Identification and Biological Characteristics of Ryegrass (Lolium spp.) Accessions in Arkansas
Published online by Cambridge University Press: 06 March 2017
Italian ryegrass is a major weed problem in wheat production worldwide. Field studies were conducted at Fayetteville, AR, to assess morphological characteristics of ryegrass accessions from Arkansas and differences among other Lolium spp.: Italian, rigid, poison, and perennial ryegrass. Plant height, plant growth habit, plant stem color, and node color were recorded every 2 wk until maturity. The number of tillers per plant, spikes per plant, and seeds per plant were recorded at maturity. All ryegrass accessions from Arkansas were identified as Italian ryegrass, which had erect to prostrate growth habit, green to red stem color, green to red nodes, glume (10 mm) shorter than spikelet (19 mm), and medium seed size (5 to 7 mm) with 1 to 3 mm awns.

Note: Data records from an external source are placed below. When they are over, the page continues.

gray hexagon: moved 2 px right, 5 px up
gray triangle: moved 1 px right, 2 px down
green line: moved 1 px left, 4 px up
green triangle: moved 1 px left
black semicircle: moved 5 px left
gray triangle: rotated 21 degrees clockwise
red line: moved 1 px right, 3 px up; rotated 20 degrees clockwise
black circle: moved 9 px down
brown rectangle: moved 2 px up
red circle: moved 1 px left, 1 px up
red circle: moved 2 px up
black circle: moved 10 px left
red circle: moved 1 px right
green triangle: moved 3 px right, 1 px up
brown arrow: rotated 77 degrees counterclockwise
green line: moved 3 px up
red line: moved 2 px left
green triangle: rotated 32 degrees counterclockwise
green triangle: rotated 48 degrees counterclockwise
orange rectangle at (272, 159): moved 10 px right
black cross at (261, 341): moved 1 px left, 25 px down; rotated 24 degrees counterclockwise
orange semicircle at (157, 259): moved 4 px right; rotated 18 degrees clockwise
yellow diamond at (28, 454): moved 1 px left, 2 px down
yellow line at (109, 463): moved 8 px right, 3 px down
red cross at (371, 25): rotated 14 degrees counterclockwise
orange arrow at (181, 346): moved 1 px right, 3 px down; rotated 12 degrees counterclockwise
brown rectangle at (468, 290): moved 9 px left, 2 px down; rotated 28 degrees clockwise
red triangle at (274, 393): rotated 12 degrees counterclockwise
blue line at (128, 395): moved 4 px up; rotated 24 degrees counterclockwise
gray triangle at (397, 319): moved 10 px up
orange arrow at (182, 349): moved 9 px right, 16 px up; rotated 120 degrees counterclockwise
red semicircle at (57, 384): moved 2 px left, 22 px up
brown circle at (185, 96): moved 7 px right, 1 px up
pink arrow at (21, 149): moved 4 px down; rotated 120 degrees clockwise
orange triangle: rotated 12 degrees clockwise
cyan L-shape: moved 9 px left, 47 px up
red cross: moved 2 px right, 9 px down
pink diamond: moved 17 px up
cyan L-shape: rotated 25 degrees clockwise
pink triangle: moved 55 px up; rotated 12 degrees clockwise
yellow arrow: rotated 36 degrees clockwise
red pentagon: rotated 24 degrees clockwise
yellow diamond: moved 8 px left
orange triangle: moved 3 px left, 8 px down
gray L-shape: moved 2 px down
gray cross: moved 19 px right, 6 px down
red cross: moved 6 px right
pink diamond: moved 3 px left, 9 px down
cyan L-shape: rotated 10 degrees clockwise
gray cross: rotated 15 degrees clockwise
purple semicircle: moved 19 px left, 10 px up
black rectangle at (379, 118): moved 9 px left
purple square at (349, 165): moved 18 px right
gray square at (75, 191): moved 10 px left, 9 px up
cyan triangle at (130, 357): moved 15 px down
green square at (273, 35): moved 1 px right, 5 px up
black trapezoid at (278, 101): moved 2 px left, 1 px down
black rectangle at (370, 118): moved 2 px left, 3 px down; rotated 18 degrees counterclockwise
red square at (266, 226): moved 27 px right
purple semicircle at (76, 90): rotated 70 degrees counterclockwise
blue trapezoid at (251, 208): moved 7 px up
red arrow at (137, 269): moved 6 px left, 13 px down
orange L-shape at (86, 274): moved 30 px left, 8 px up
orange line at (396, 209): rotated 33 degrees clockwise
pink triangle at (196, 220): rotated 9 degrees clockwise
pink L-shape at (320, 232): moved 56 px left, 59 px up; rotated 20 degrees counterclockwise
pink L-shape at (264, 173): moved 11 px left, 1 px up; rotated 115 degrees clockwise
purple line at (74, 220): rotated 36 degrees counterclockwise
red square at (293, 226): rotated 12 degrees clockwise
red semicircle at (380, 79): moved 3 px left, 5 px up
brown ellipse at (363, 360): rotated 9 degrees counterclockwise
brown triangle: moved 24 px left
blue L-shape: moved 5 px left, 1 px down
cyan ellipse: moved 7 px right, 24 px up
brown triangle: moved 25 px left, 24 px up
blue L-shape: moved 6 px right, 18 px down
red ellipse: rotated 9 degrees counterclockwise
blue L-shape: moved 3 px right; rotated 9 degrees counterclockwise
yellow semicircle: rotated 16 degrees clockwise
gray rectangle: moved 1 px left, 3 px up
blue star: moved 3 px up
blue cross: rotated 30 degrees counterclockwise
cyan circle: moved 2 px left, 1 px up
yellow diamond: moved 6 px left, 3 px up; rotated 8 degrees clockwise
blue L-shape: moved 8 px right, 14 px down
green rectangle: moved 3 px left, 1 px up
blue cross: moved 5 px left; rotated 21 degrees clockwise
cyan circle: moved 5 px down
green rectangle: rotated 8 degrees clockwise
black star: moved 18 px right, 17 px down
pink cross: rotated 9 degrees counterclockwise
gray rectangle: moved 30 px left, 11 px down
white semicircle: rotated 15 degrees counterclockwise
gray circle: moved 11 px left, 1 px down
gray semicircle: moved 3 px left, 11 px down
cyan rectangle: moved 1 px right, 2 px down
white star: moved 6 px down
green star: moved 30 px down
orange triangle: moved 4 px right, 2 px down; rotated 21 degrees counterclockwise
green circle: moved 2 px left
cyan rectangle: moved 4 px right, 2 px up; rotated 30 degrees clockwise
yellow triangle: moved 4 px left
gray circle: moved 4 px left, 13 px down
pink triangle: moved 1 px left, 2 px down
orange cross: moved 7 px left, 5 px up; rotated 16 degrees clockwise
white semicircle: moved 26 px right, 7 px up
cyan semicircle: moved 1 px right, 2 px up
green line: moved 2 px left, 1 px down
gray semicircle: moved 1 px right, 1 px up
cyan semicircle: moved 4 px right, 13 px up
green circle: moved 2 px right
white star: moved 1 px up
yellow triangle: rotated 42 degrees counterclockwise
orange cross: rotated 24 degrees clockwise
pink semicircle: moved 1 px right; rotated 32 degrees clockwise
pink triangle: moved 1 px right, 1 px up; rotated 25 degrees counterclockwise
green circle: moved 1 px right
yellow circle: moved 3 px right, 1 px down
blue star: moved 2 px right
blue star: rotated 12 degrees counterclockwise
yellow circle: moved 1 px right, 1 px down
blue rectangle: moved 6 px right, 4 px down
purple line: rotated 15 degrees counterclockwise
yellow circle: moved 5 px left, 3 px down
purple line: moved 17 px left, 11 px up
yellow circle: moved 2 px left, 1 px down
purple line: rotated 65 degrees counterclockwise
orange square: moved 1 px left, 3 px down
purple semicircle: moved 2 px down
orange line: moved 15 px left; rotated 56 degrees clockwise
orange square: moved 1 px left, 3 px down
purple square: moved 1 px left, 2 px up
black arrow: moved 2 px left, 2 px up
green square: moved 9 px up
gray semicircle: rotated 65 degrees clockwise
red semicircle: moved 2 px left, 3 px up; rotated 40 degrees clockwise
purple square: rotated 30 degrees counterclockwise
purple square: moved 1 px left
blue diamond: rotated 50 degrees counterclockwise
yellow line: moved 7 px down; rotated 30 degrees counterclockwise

However, significant variability in morphological characteristics was found among Arkansas ryegrass accessions. When Lolium species at the seedling stage (1- to 2-wk-old plants) were compared, poison ryegrass was characterized as having a large main-stem diameter and wide droopy leaves, whereas perennial ryegrass exhibited a short and a very narrow leaf blade. These two can be distinguished from Italian and rigid ryegrass, which have leaf blades wider than perennial ryegrass but narrower than poison ryegrass. Italian and rigid ryegrass are difficult to distinguish at the seedling stage but are distinct at the reproductive stage. At maturity, Italian ryegrass and poison ryegrass seeds are awned, but perennial and rigid ryegrass seeds are awnless. Poison ryegrass awns were at least 4-fold longer than Italian ryegrass awns. Perennial ryegrass flowered 3 wk later than the other species. Poison ryegrass glumes were longer than the spikelets, whereas Italian ryegrass glumes were shorter than the spikelets. Morphological traits indicate that some Italian ryegrass populations are potentially more competitive and more fecund than others.